I enjoy contributing to tantivy, a Lucene-like library in Rust.
If you are building indexers or applications that need text search - check it out!
In my opinion, one of the most important tasks is collecting feature requests and bug reports from a growing number of users to a) show that we care b) build a product that people want.
Recently one of our early adopters ran into a problem, while deploying a tantivy application to a read-only filesystem.
I picked up the issue and decided to build a repro. Below is my journey, which I intend to finish by adding read-only mode, which will enable people to deploy tantivy-based applications to serve static indexes.
Reproducing the bug locally
Create an index in a new directory
Most tantivy examples use transient TempDir or RAMDirectory abstractions that disappear without creating a tantivy index directory.
We need to write a programme that will persist a tantivy index to a directory.
#[macro_use]
extern crate tantivy;
use std::fs::create_dir;
use std::path::Path;
use tantivy::schema::*;
use tantivy::Index;
fn main() -> tantivy::Result<()> {
let mut schema_builder = Schema::builder();
schema_builder.add_text_field("title", TEXT | STORED);
schema_builder.add_text_field("body", TEXT);
let schema = schema_builder.build();
let index_path = Path::new("small_index/");
create_dir(index_path)?;
let index = Index::create_in_dir(&index_path, schema.clone())?;
let mut index_writer = index.writer(50_000_000)?;
let title = schema.get_field("title").unwrap();
let body = schema.get_field("body").unwrap();
let mut old_man_doc = Document::default();
old_man_doc.add_text(title, "The Old Man and the Sea");
old_man_doc.add_text(
body,
"He was an old man who fished alone in a skiff in the Gulf Stream and \
he had gone eighty-four days now without taking a fish.",
);
// ... and add it to the `IndexWriter`.
index_writer.add_document(old_man_doc);
// For convenience, tantivy also comes with a macro to
// reduce the boilerplate above.
index_writer.add_document(doc!(
title => "Of Mice and Men",
body => "A few miles south of Soledad, the Salinas River drops in close to the hillside \
bank and runs deep and green. The water is warm too, for it has slipped twinkling \
over the yellow sands in the sunlight before reaching the narrow pool.
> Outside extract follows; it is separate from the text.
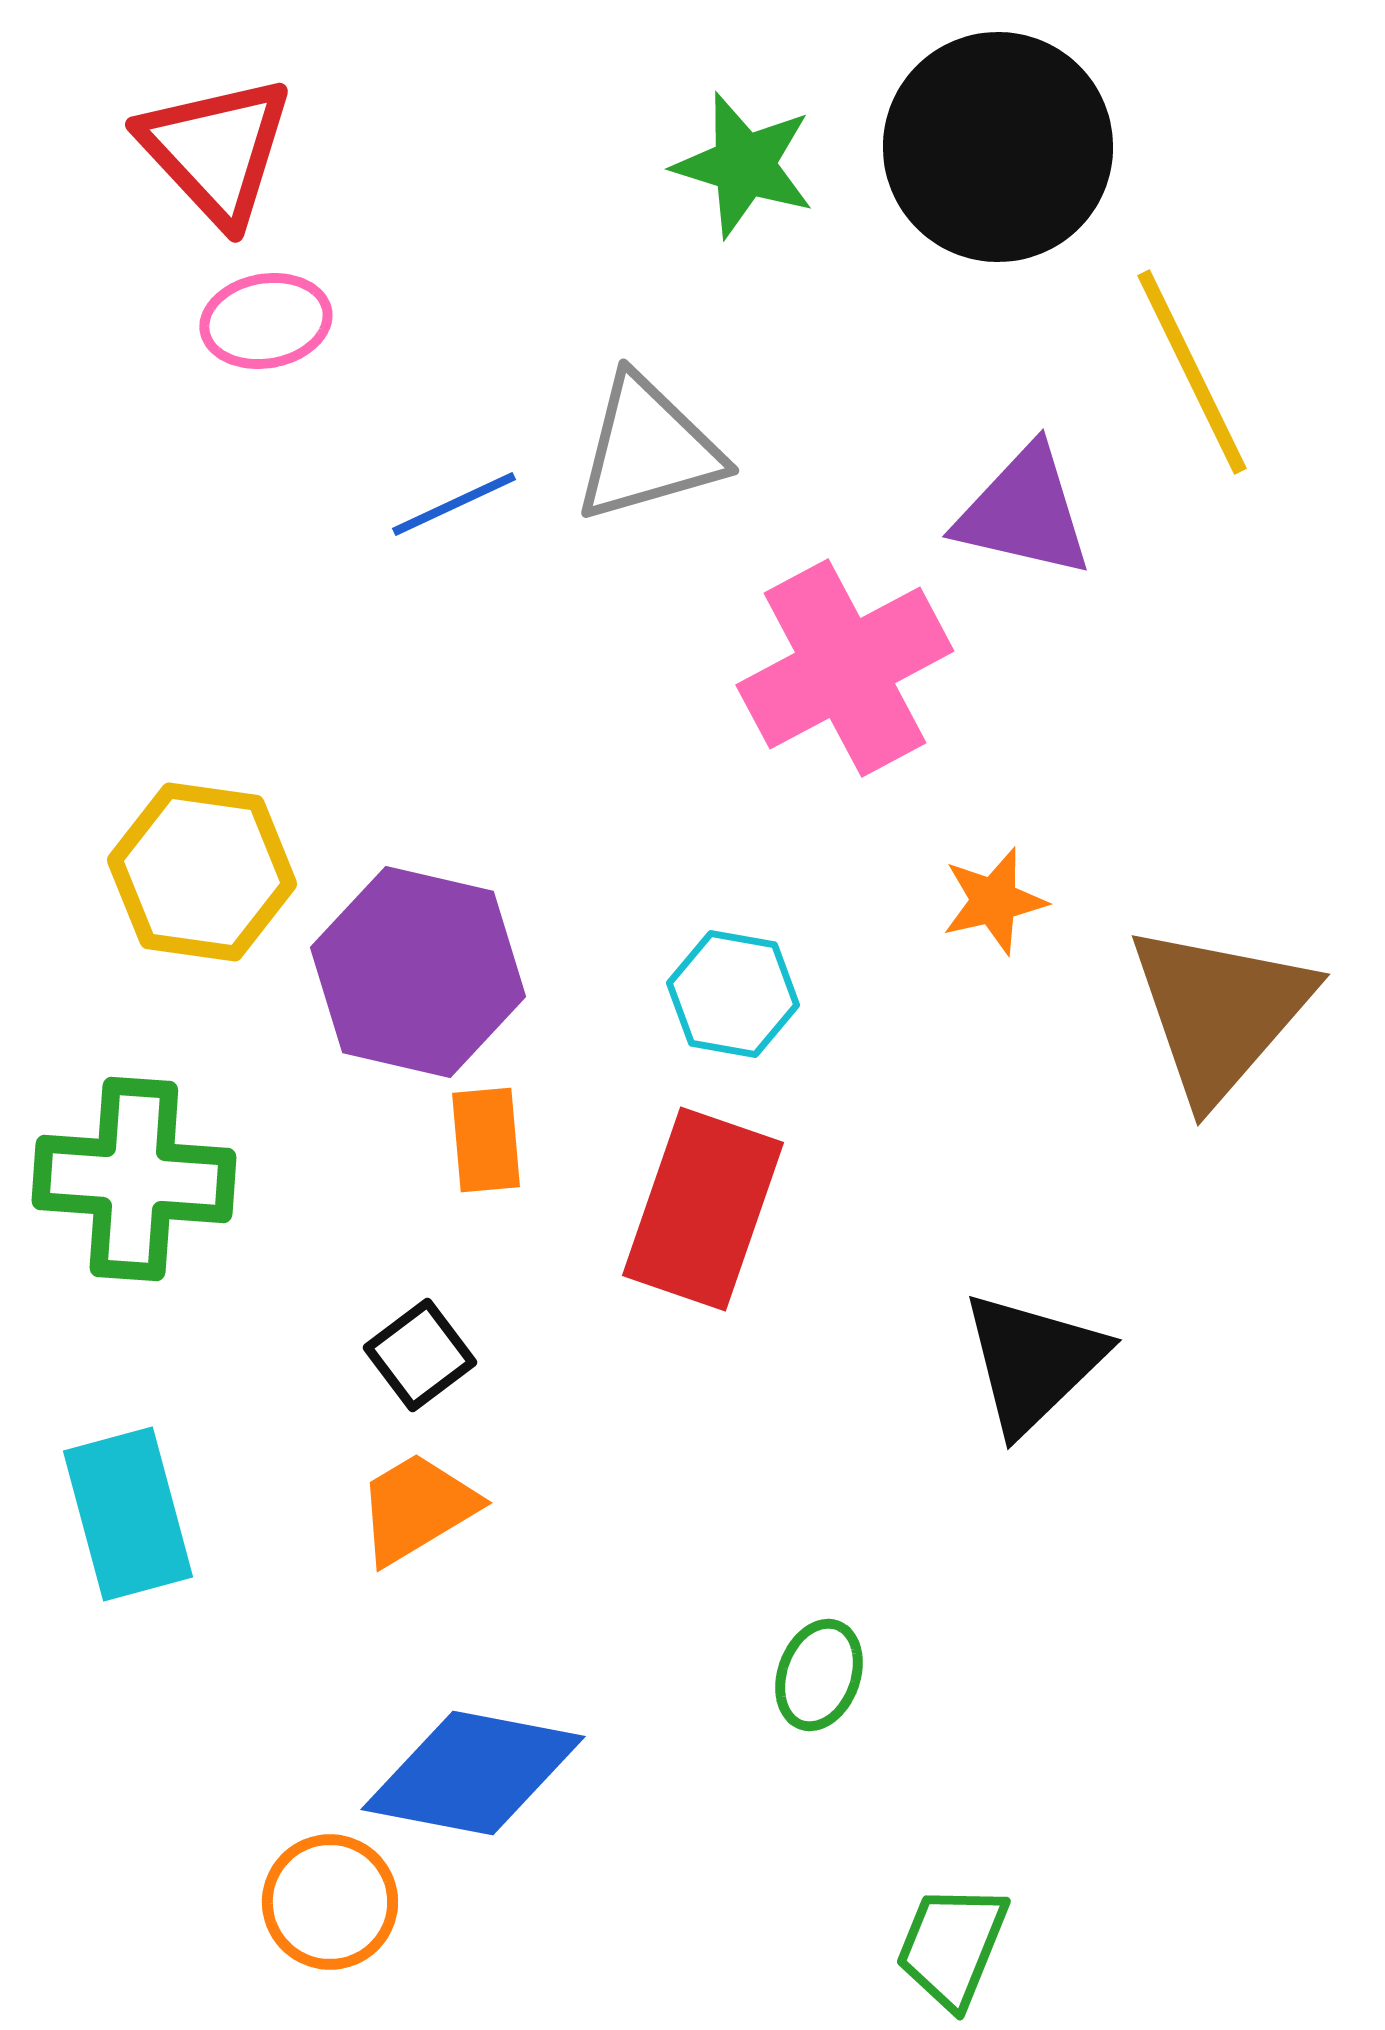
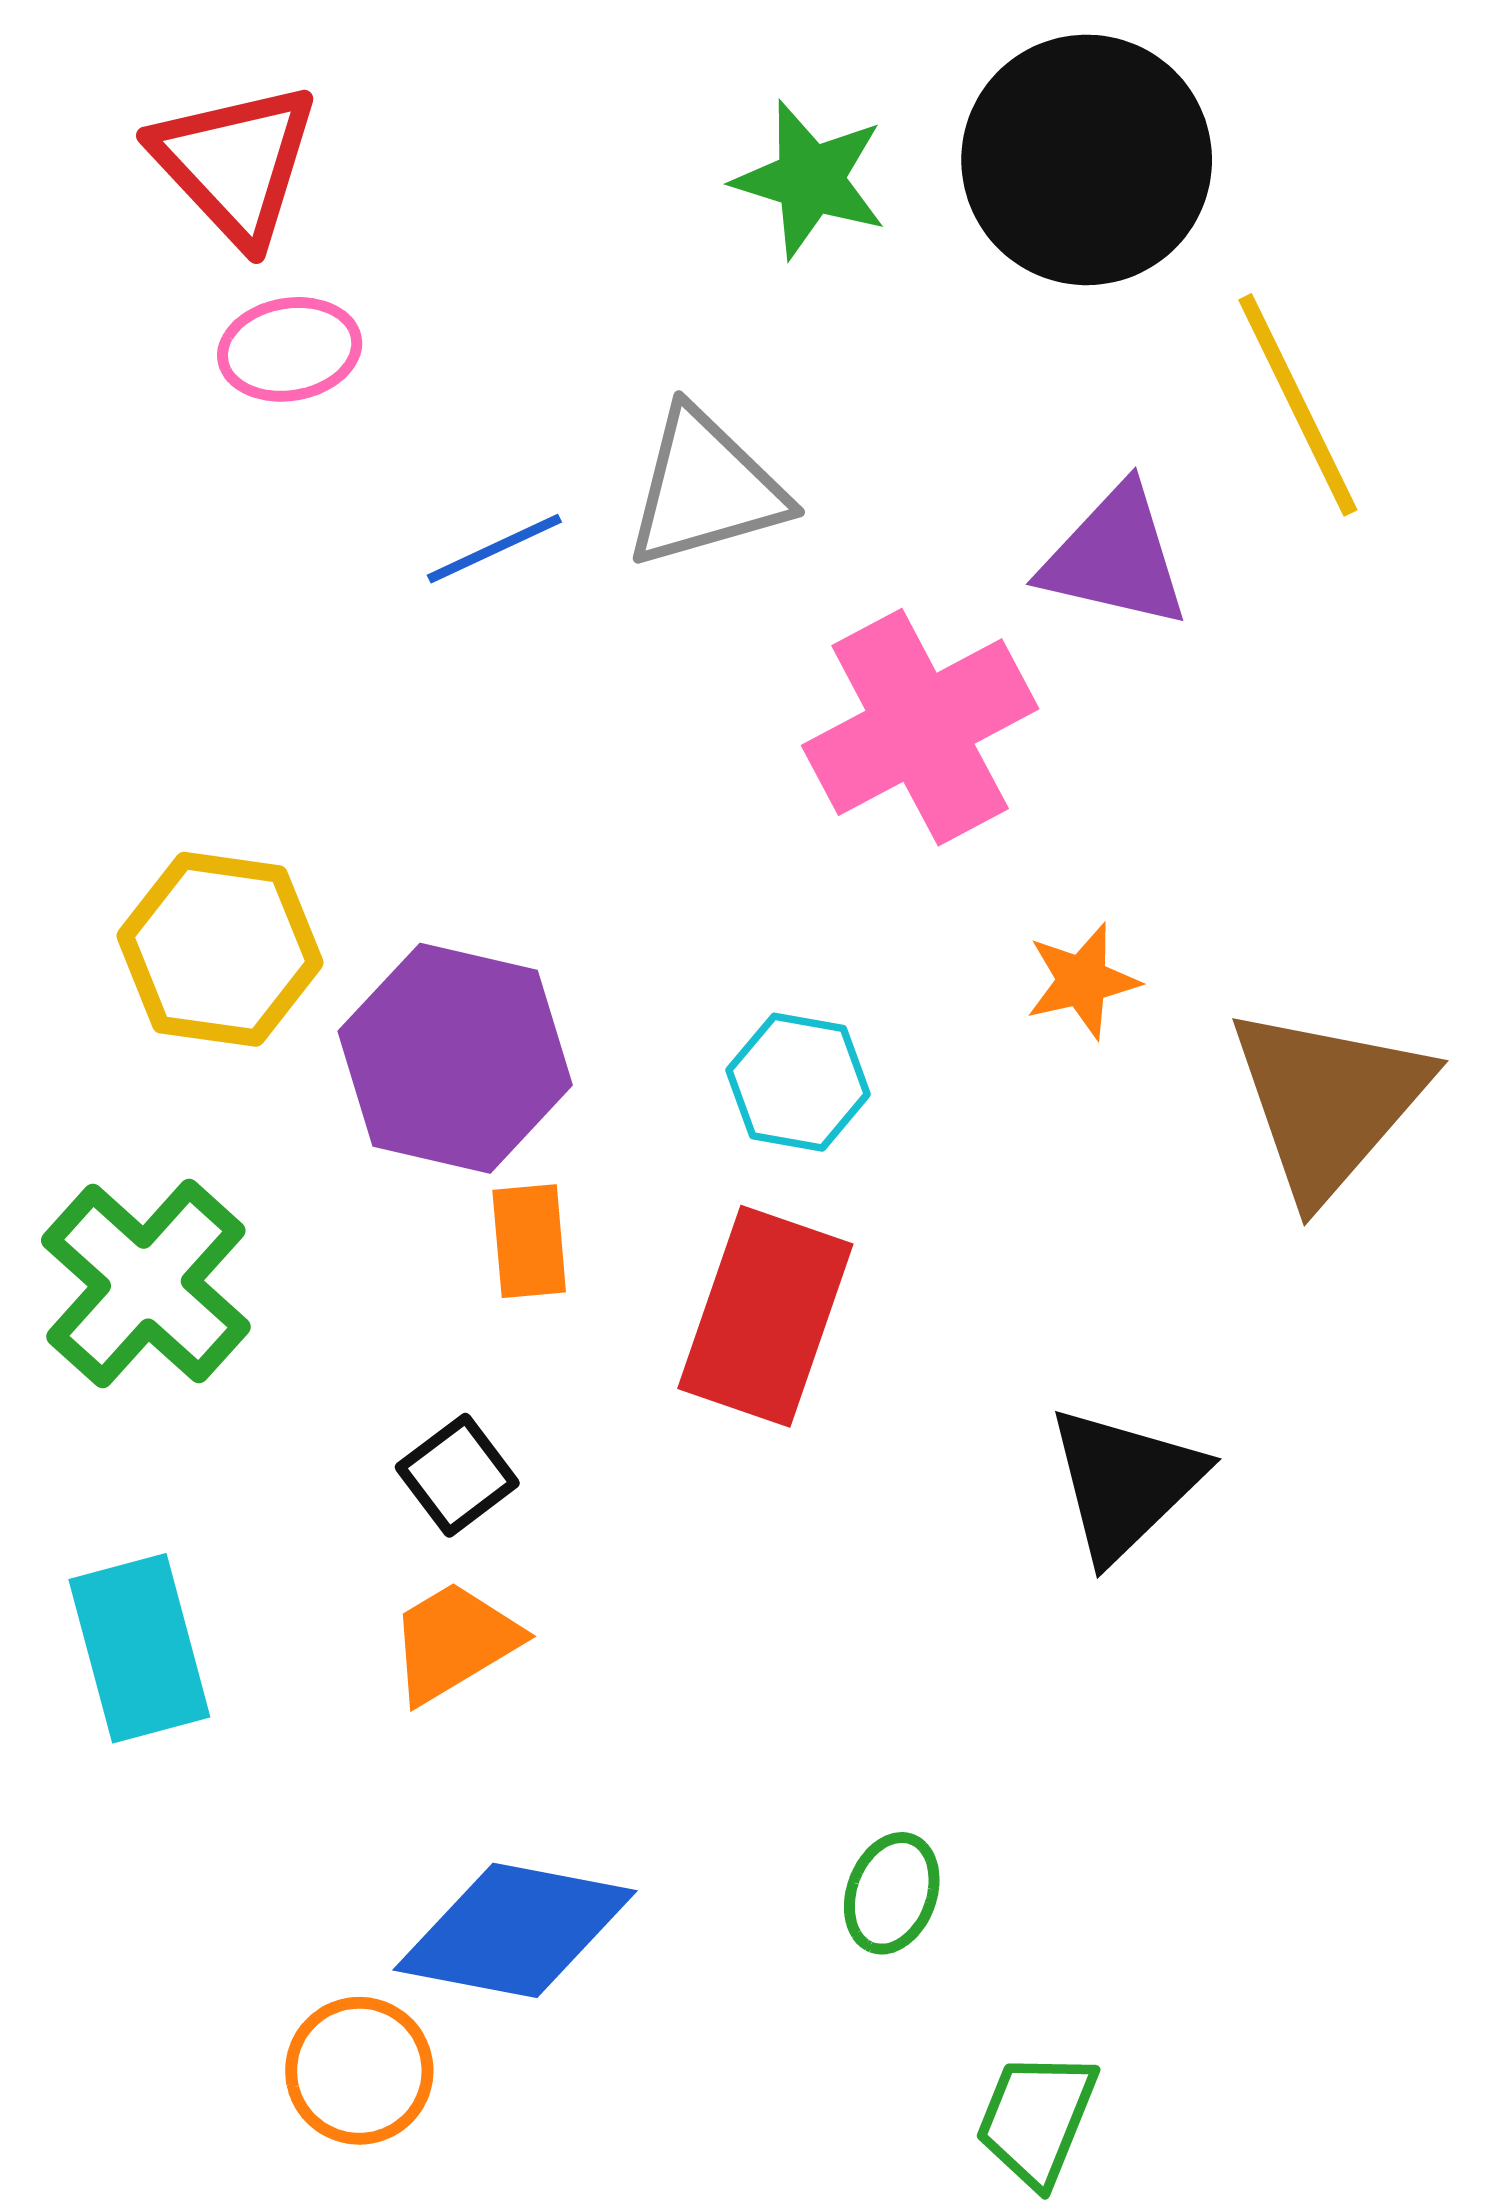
green cross: (134, 1179) -> (146, 1284), turned 38
green ellipse: (819, 1675) -> (892, 1893), moved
On one \
side of the river the golden foothill slopes curve up to the strong and rocky \
Gabilan Mountains, but on the valley side the water is lined with trees—willows \
fresh and green with every spring, carrying in their lower leaf junctures the \
debris of the winter’s flooding; and sycamores with mottled, white, recumbent \
limbs and branches that arch over the pool"
));
// Multivalued field just need to be repeated.
index_writer.add_document(doc!(
title => "Frankenstein",
body => "You will rejoice to hear that no disaster has accompanied the commencement of an \
enterprise which you have regarded with such evil forebodings. I arrived here \
yesterday, and my first task is to assure my dear sister of my welfare and \
increasing confidence in the success of my undertaking."
));
match index_writer.commit() {
Ok(_op) => {
println!("Successfully commit index at {:?}", index_path);
}
Err(e) => {
println!("Failed to commit with err: {}", e);
}
};
Ok(())
}
Compile the example, run it and check that index files have been persisted.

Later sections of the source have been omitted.